The material below holds the lines to copy: from the one with "Product Highlights" up to and including the one with "ts, as necessary". Copy them exactly and skip the pictures.

+---+

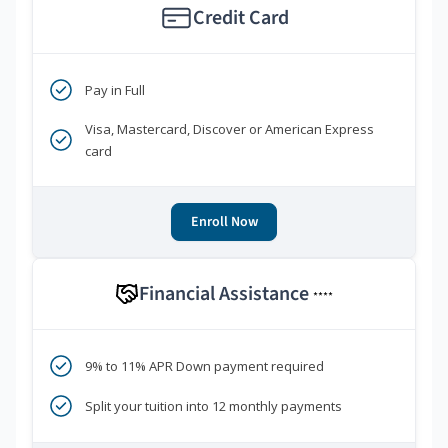
Credit Card
Pay in Full
Visa, Mastercard, Discover or American Express
card
Enroll Now
Financial Assistance
****
9% to 11% APR Down payment required
Split your tuition into 12 monthly payments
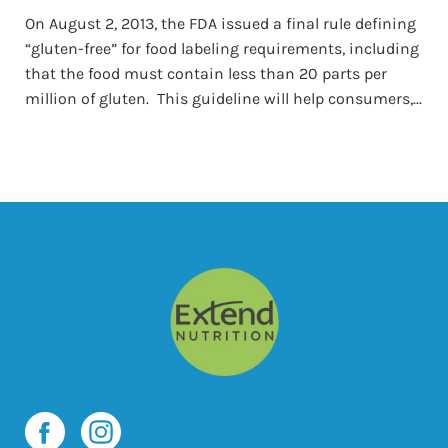
On August 2, 2013, the FDA issued a final rule defining
“gluten-free” for food labeling requirements, including
that the food must contain less than 20 parts per
million of gluten. This guideline will help consumers,...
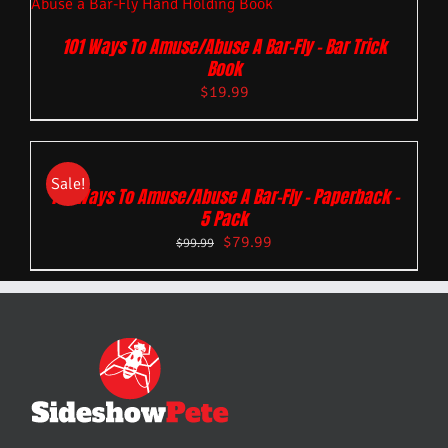
101 Ways To Amuse/Abuse A Bar-Fly – Bar Trick
Book
$
19.99
Sale!
101 Ways To Amuse/Abuse A Bar-Fly – Paperback –
5 Pack
$
79.99
$
99.99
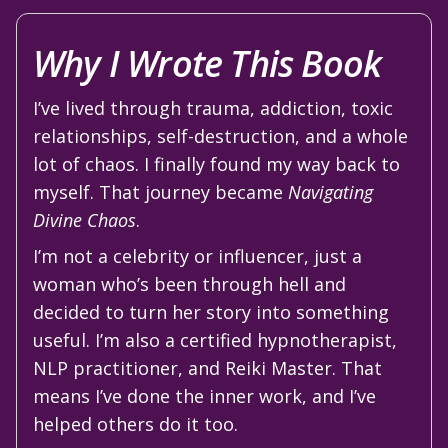
Why I Wrote This Book
I’ve lived through trauma, addiction, toxic
relationships, self-destruction, and a whole
lot of chaos. I finally found my way back to
myself. That journey became
Navigating
Divine Chaos
.
I’m not a celebrity or influencer, just a
woman who’s been through hell and
decided to turn her story into something
useful. I’m also a certified hypnotherapist,
NLP practitioner, and Reiki Master. That
means I’ve done the inner work, and I’ve
helped others do it too.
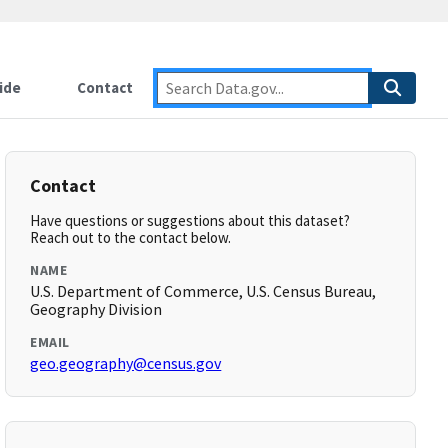
ide
Contact
Contact
Have questions or suggestions about this dataset?
Reach out to the contact below.
NAME
U.S. Department of Commerce, U.S. Census Bureau,
Geography Division
EMAIL
geo.geography@census.gov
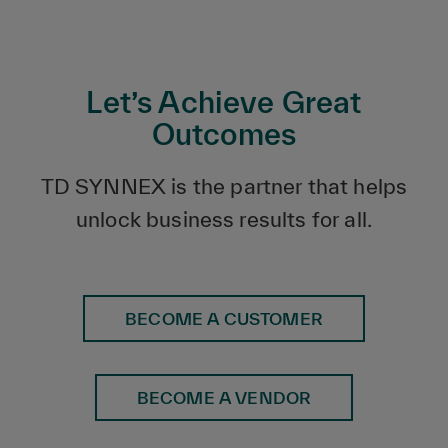
Let’s Achieve Great
Outcomes
TD SYNNEX is the partner that helps
unlock business results for all.
BECOME A CUSTOMER
BECOME A VENDOR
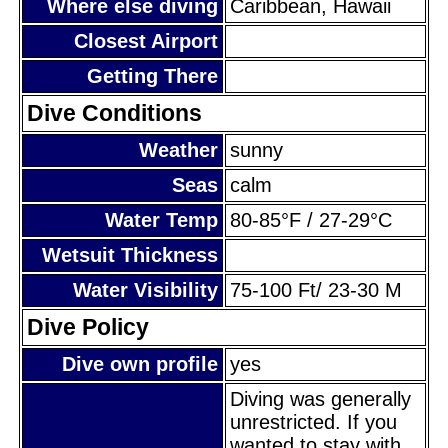
Where else diving
Caribbean, Hawaii
Closest Airport
Getting There
Dive Conditions
Weather
sunny
Seas
calm
Water Temp
80-85°F / 27-29°C
Wetsuit Thickness
Water Visibility
75-100 Ft/ 23-30 M
Dive Policy
Dive own profile
yes
Diving was generally
unrestricted. If you
wanted to stay with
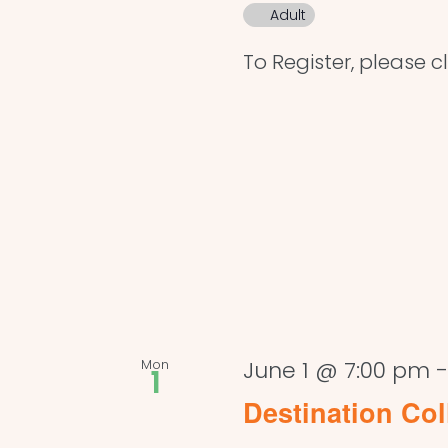
Adult
To Register, please cl
Mon
June 1 @ 7:00 pm
1
Destination Col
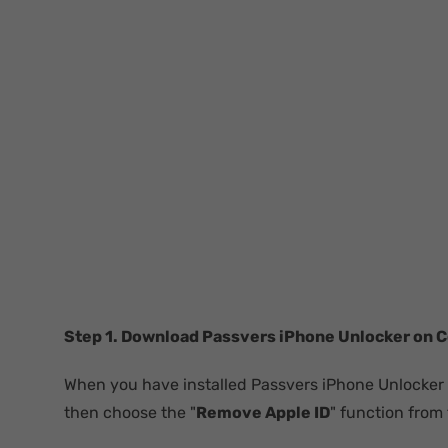
Step 1. Download Passvers iPhone Unlocker on 
When you have installed Passvers iPhone Unlocker
then choose the "
Remove Apple ID
" function from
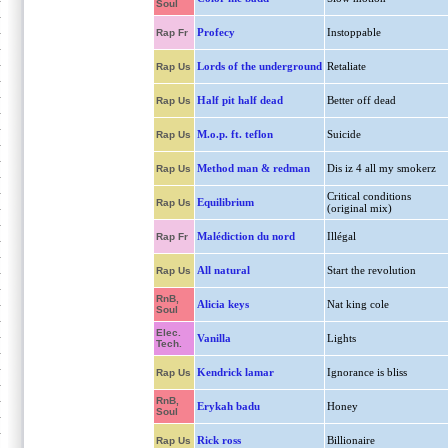
Soul
Profecy
Instoppable
Rap Fr
Lords of the underground
Retaliate
Rap Us
Half pit half dead
Better off dead
Rap Us
M.o.p. ft. teflon
Suicide
Rap Us
Method man & redman
Dis iz 4 all my smokerz
Rap Us
Critical conditions
Equilibrium
Rap Us
(original mix)
Malédiction du nord
Illégal
Rap Fr
All natural
Start the revolution
Rap Us
RnB,
Alicia keys
Nat king cole
Soul
Elec.
Vanilla
Lights
Tech.
Kendrick lamar
Ignorance is bliss
Rap Us
RnB,
Erykah badu
Honey
Soul
Rick ross
Billionaire
Rap Us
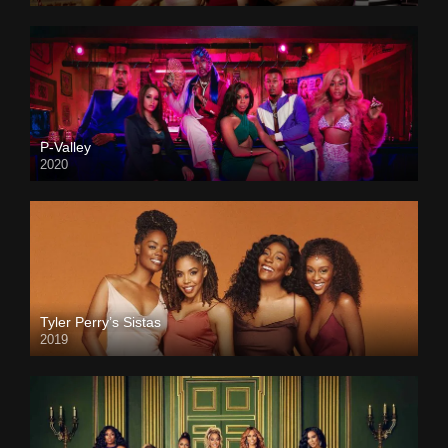
P-Valley
2020
Tyler Perry’s Sistas
2019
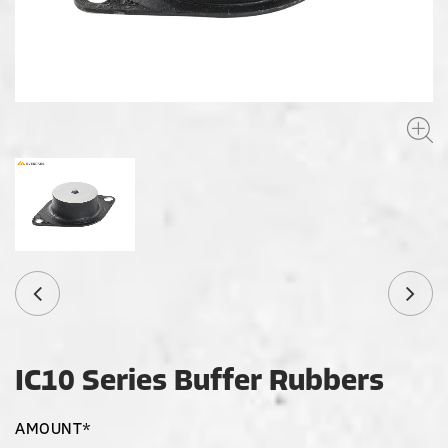
IC10 Series Buffer Rubbers
AMOUNT*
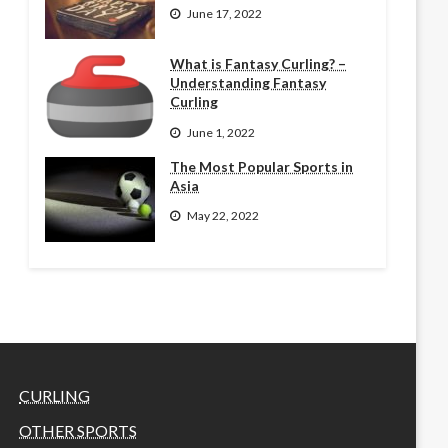
June 17, 2022
What is Fantasy Curling? –
Understanding Fantasy
Curling
June 1, 2022
The Most Popular Sports in
Asia
May 22, 2022
CURLING
OTHER SPORTS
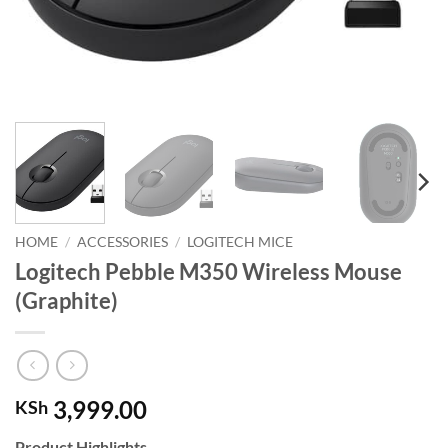
HOME
/
ACCESSORIES
/
LOGITECH MICE
Logitech Pebble M350 Wireless Mouse
(Graphite)
3,999.00
KSh
Product Highlights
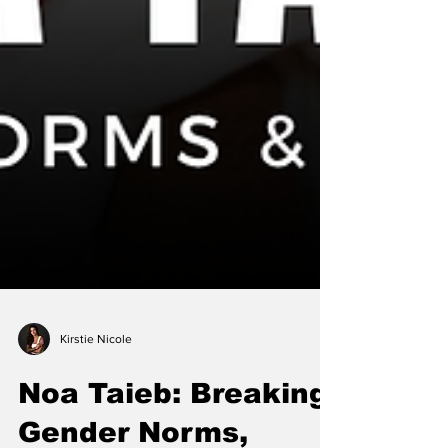
Kirstie Nicole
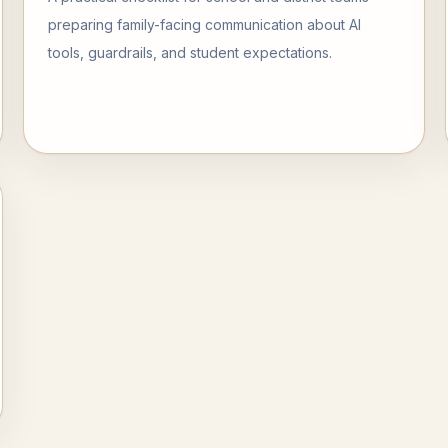
preparing family-facing communication about AI
tools, guardrails, and student expectations.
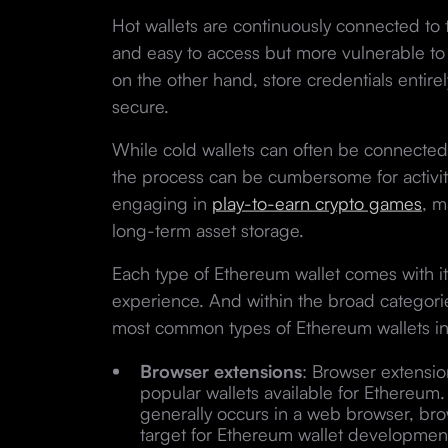
Hot wallets are continuously connected to 
and easy to access but more vulnerable to 
on the other hand, store credentials entire
secure.
While cold wallets can often be connected
the process can be cumbersome for activiti
engaging in
play-to-earn crypto games
, m
long-term asset storage.
Each type of Ethereum wallet comes with it
experience. And within the broad categorie
most common types of Ethereum wallets in
Browser extensions
: Browser extensi
popular wallets available for Ethereu
generally occurs in a web browser, bro
target for Ethereum wallet developmen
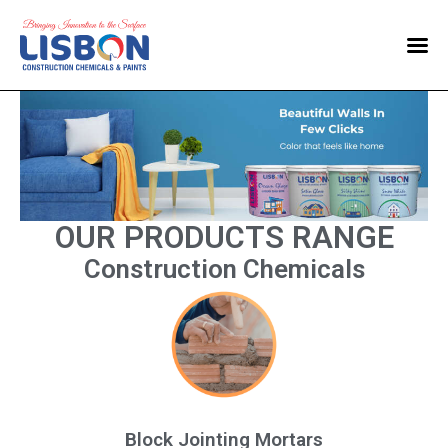
Home
Products
Blog
Contact Us
OUR PRODUCTS RANGE
Construction Chemicals
Block Jointing Mortars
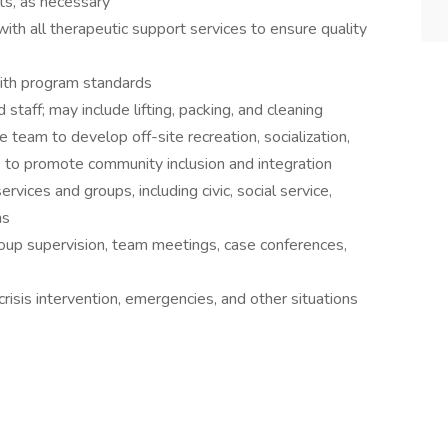
ts, as necessary
ith all therapeutic support services to ensure quality
with program standards
taff; may include lifting, packing, and cleaning
 team to develop off-site recreation, socialization,
ies to promote community inclusion and integration
vices and groups, including civic, social service,
ns
group supervision, team meetings, case conferences,
crisis intervention, emergencies, and other situations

+---+

Exercise output:
Product Highlights
Kirstie Nicole
preparing family-facing communication about AI
tools, guardrails, and student expectations.
Hot wallets are continuously connected to 
and easy to access but more vulnerable to 
on the other hand, store credentials entire
secure.
While cold wallets can often be connected
the process can be cumbersome for activiti
engaging in
play-to-earn crypto games
, m
long-term asset storage.
Each type of Ethereum wallet comes with it
experience. And within the broad categorie
most common types of Ethereum wallets in
Browser extensions
: Browser extensi
popular wallets available for Ethereu
generally occurs in a web browser, bro
target for Ethereum wallet developmen
Home
Products
Blog
Contact Us
OUR PRODUCTS RANGE
Construction Chemicals
Block Jointing Mortars
ts, as necessary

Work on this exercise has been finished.